┌──

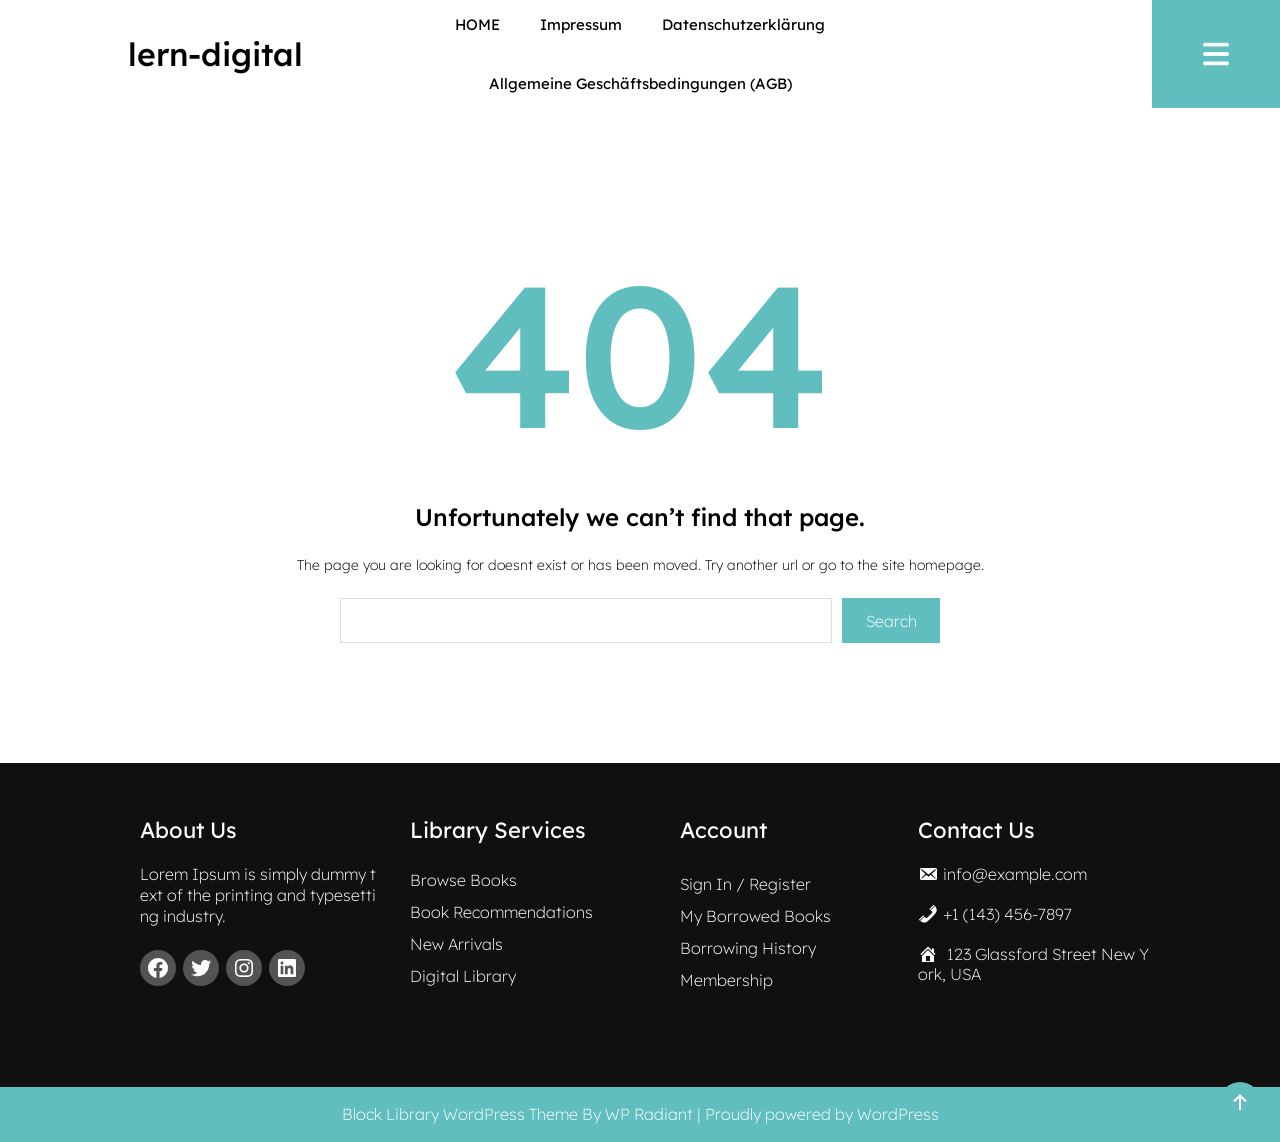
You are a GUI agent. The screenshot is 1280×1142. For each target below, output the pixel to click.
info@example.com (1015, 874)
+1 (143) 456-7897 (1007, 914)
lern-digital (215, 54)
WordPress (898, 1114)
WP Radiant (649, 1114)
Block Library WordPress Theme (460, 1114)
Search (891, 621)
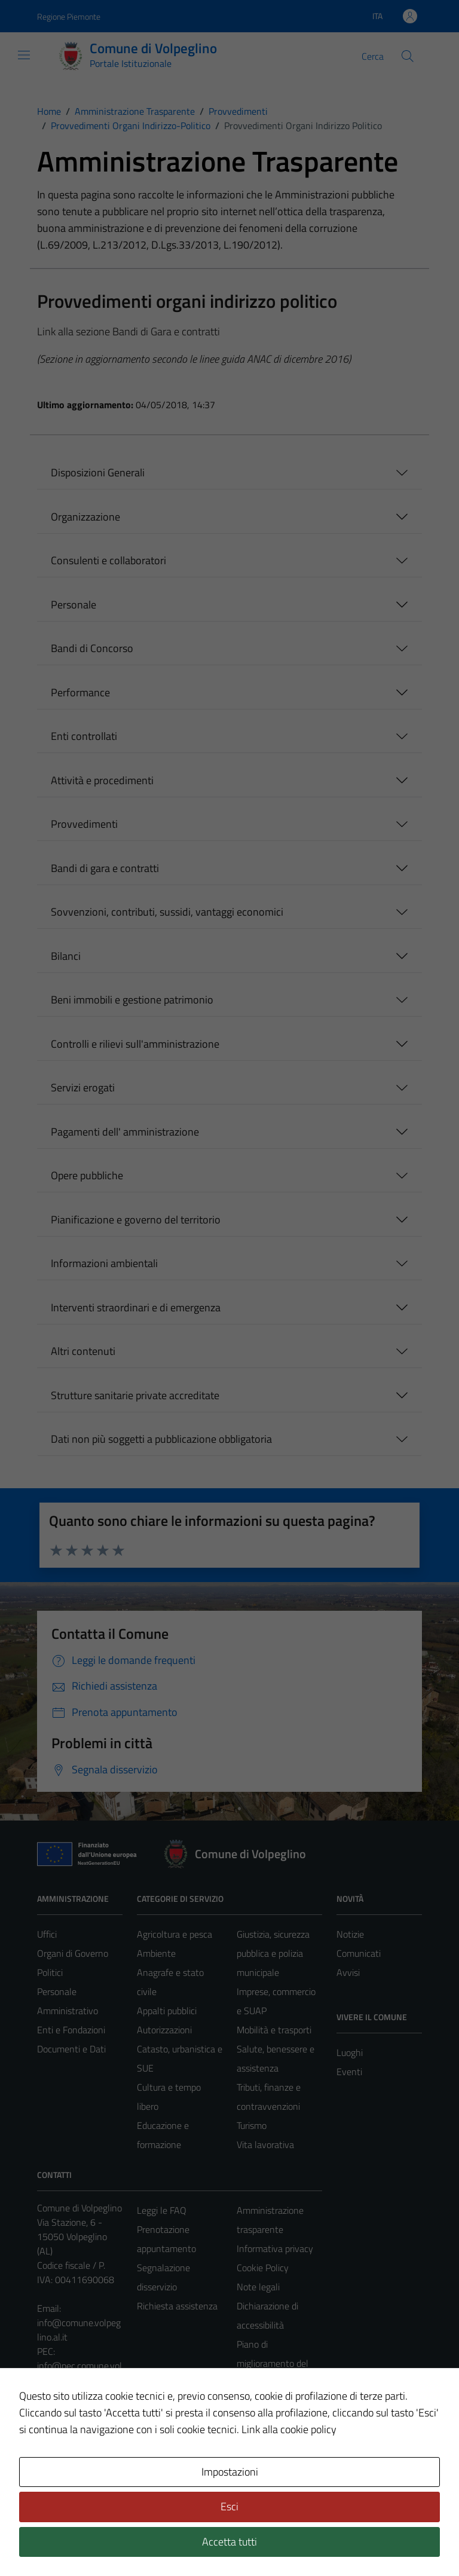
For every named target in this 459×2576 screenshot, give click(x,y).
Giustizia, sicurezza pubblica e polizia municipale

└──
┌──

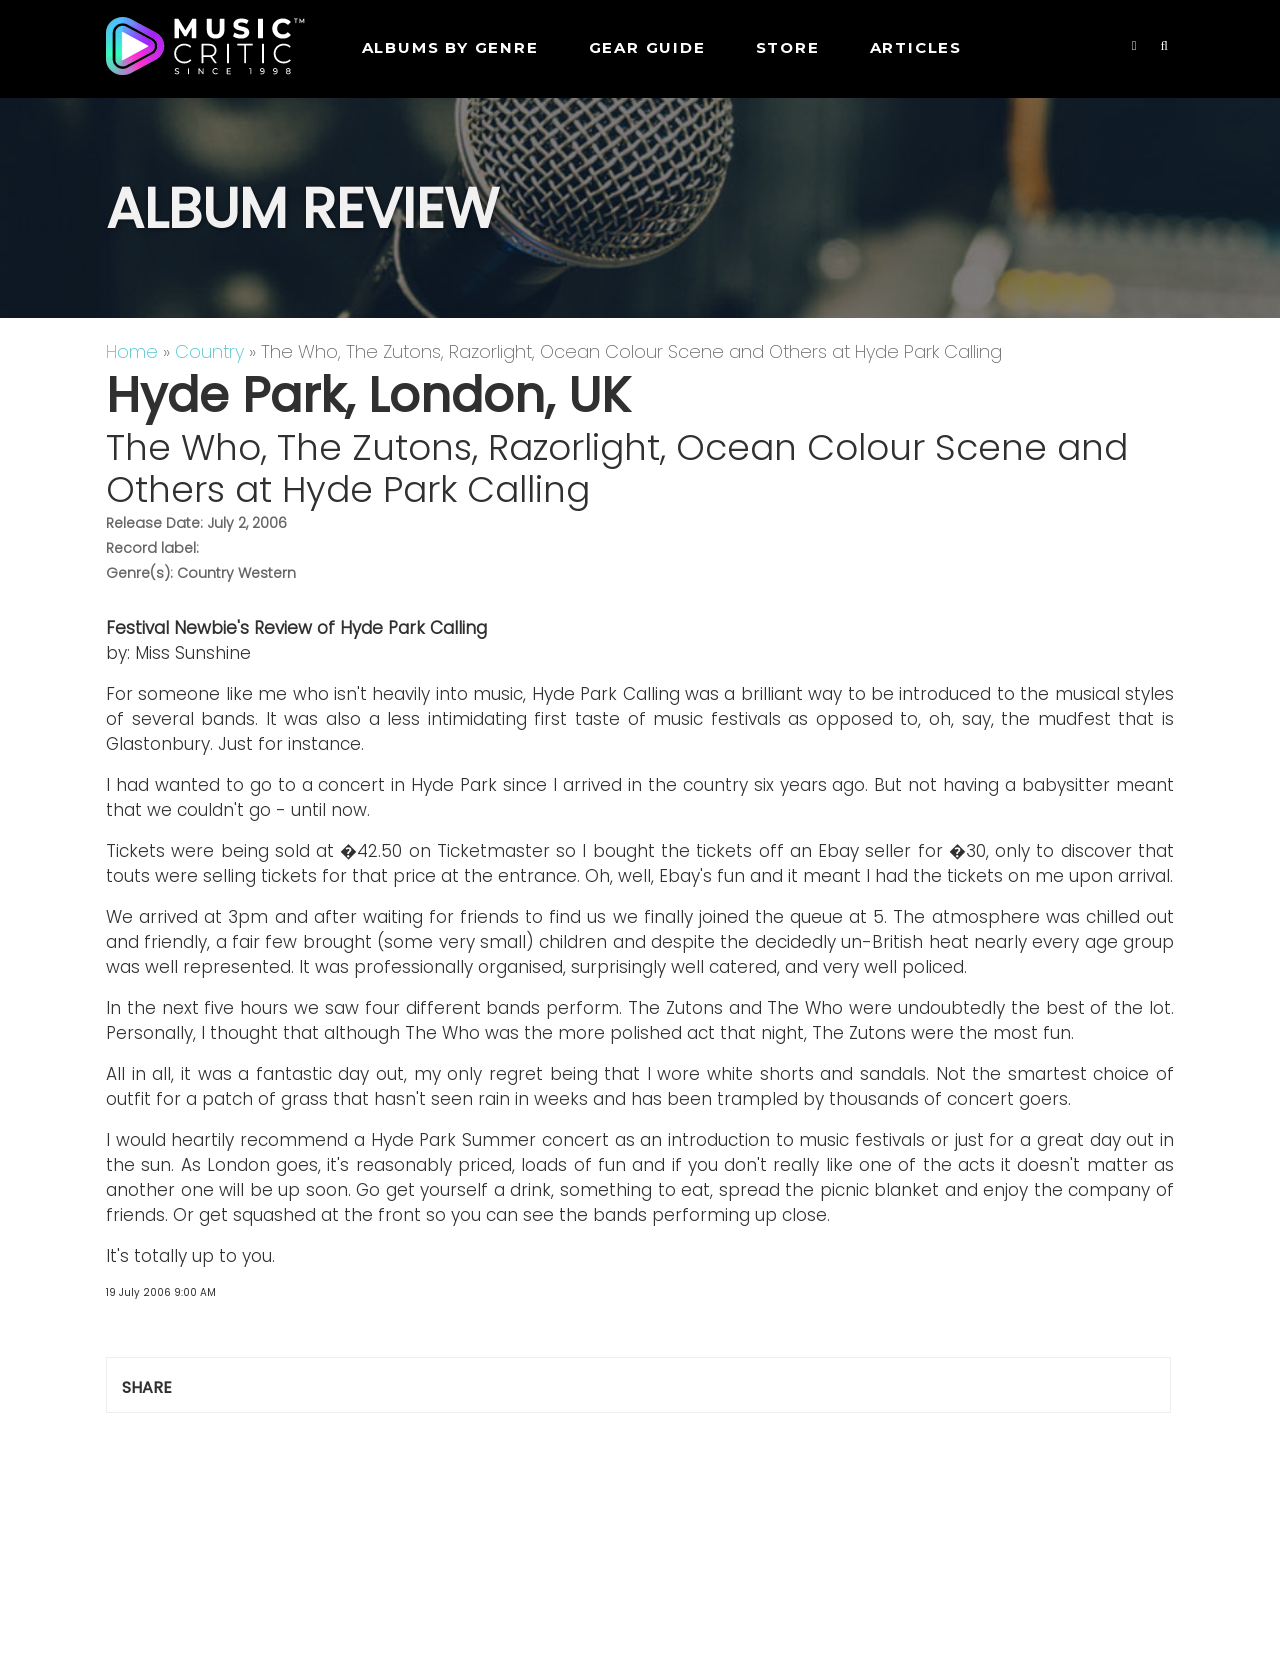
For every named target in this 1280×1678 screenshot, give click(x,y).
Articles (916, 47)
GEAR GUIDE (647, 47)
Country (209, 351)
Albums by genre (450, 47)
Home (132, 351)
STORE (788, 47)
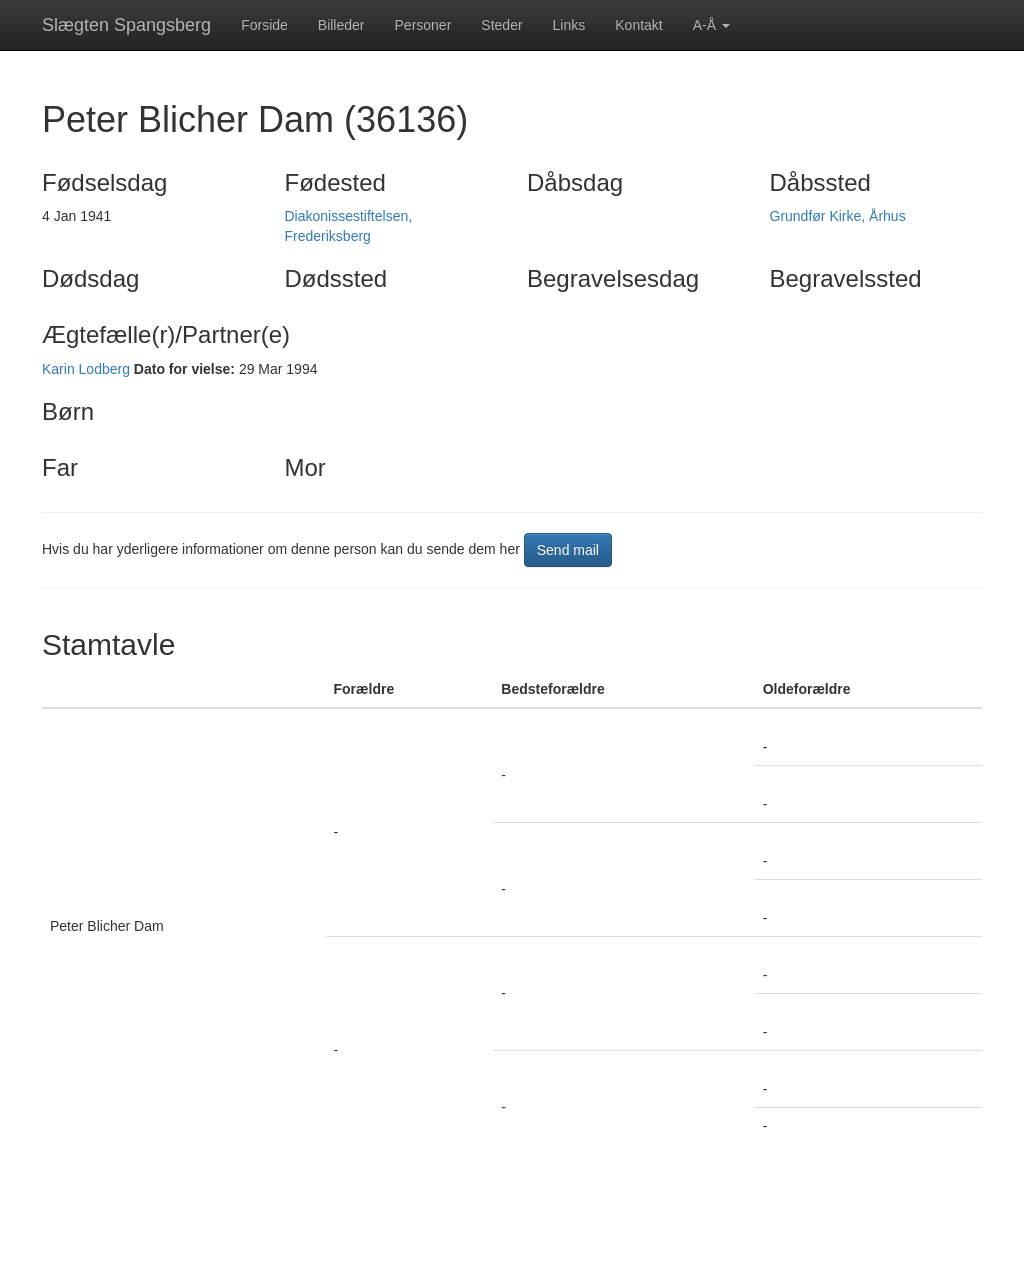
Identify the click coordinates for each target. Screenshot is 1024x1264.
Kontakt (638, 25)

└──

### Problem requirements
Among the entries above, locate the line with "You are a GUI" and the line with "Giustizia, sicurezza pubblica". Give those two lines and all lines between them again, exactly, leaving out the pictures.

### Your response
You are a GUI agent. The screenshot is 1280×1142. For each target below, output the pixel to click.
info@example.com (1015, 874)
+1 (143) 456-7897 (1007, 914)
lern-digital (215, 54)
WordPress (898, 1114)
WP Radiant (649, 1114)
Block Library WordPress Theme (460, 1114)
Search (891, 621)
For every named target in this 459×2576 screenshot, give click(x,y).
Giustizia, sicurezza pubblica e polizia municipale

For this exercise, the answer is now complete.